What can the practicing emergency physician, who is already tasked with managing multiple critically ill patients simultaneously, do to help support these patients and ensure smooth transitions of care?
Establishing a Protocol
Interdisciplinary approaches among emergency physicians and mental health specialists may help improve safety outcomes and enhance the ED experience for psychiatric patients. Recently, a multispecialty team composed of emergency physicians, psychiatrists, security, hospital administration, and nurses, crafted a comprehensive safety program aimed at reducing the incidence of adverse events, such as those involving attempted self-harm.4 The protocol was an iterative process involving a diverse group of stakeholders from clinicians to security staff and hospital legal counsel. Prior to implementation of the program, the interdisciplinary group reviewed all reported historical incidents of self-harm in their emergency departments. A series of potential interventions were identified including bathroom safety, number and training of patient observers, management of personal belongings and clothing search/removal, and the need for enhanced protocols for high-risk patients.

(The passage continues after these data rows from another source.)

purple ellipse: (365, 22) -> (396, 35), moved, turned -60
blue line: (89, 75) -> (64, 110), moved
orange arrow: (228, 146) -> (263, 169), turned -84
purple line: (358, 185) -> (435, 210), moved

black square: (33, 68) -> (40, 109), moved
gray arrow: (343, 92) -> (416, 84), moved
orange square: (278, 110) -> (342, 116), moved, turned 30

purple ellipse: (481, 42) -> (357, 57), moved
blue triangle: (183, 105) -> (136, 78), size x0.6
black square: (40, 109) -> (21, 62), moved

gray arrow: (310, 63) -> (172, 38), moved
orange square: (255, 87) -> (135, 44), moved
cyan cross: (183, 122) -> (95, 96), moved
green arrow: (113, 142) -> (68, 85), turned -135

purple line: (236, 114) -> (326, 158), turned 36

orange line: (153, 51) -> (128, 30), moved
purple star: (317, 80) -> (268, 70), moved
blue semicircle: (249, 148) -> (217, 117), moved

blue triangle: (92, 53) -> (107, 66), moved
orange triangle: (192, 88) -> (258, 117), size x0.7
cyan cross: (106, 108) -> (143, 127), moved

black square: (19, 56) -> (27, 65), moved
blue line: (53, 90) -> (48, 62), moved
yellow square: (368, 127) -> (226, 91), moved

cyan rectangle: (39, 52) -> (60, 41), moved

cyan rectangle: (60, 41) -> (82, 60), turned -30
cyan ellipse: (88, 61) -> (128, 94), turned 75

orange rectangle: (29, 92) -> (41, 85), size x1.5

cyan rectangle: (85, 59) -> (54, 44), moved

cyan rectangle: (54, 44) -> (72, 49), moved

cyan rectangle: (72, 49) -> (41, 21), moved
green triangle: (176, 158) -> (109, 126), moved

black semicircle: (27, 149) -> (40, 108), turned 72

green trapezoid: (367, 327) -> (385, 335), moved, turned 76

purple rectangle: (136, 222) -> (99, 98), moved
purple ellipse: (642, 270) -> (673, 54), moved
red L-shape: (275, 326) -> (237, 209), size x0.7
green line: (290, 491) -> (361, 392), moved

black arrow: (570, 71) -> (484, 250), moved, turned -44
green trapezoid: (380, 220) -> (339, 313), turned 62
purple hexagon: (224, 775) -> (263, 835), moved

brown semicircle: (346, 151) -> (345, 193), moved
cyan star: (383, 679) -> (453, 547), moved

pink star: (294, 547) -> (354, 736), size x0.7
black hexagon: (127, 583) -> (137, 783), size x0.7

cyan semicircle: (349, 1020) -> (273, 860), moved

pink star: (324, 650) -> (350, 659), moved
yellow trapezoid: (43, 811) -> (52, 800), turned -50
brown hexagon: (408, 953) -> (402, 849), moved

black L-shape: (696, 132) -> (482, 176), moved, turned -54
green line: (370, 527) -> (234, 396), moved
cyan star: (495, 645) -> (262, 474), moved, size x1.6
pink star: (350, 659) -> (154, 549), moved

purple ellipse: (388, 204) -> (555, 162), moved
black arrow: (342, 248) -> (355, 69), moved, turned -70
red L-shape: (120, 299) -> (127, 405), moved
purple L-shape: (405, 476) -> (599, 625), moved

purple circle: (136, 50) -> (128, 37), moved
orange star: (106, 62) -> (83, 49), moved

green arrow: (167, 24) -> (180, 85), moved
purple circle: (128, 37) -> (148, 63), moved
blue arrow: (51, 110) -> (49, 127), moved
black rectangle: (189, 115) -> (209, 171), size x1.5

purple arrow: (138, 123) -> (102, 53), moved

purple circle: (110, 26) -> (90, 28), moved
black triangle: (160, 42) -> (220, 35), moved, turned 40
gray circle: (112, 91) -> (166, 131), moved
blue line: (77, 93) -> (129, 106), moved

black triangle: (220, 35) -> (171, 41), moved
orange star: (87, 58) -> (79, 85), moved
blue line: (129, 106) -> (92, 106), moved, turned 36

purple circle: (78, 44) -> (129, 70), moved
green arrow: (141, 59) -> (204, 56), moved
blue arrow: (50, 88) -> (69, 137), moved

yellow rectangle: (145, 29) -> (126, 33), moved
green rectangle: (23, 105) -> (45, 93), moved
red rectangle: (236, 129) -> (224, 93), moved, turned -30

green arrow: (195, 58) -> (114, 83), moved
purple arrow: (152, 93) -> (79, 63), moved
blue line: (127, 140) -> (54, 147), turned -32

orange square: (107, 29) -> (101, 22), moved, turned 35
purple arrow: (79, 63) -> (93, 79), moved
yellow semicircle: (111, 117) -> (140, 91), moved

Based on these initial qualitative approaches, a comprehensive, multilevel care approach designed to balance patient safety with a recognition of and focus on patient experience was implemented. Details such as the use of shatterproof fixtures and the removal of wastebasket liners (to minimize ligature risks) lowered the potential for self-injury, while additional training for patient observers helped strike a balance between patient visualization in the bathroom while being minimally intrusive. Some of the highest-risk patients (identified by factors such as repeated episodes of self-harm) required enhanced protocols, including 1:1 observation, additional search of the patient and/or belongings, and expedited psychiatric consultation. Following implementation of the protocol, the authors reported a reduction in episodes of attempted self-harm, with half the number of cases reported when compared to the year prior (1.33 per 1,000 at-risk patients versus 2.95 per 1,000 at-risk patients).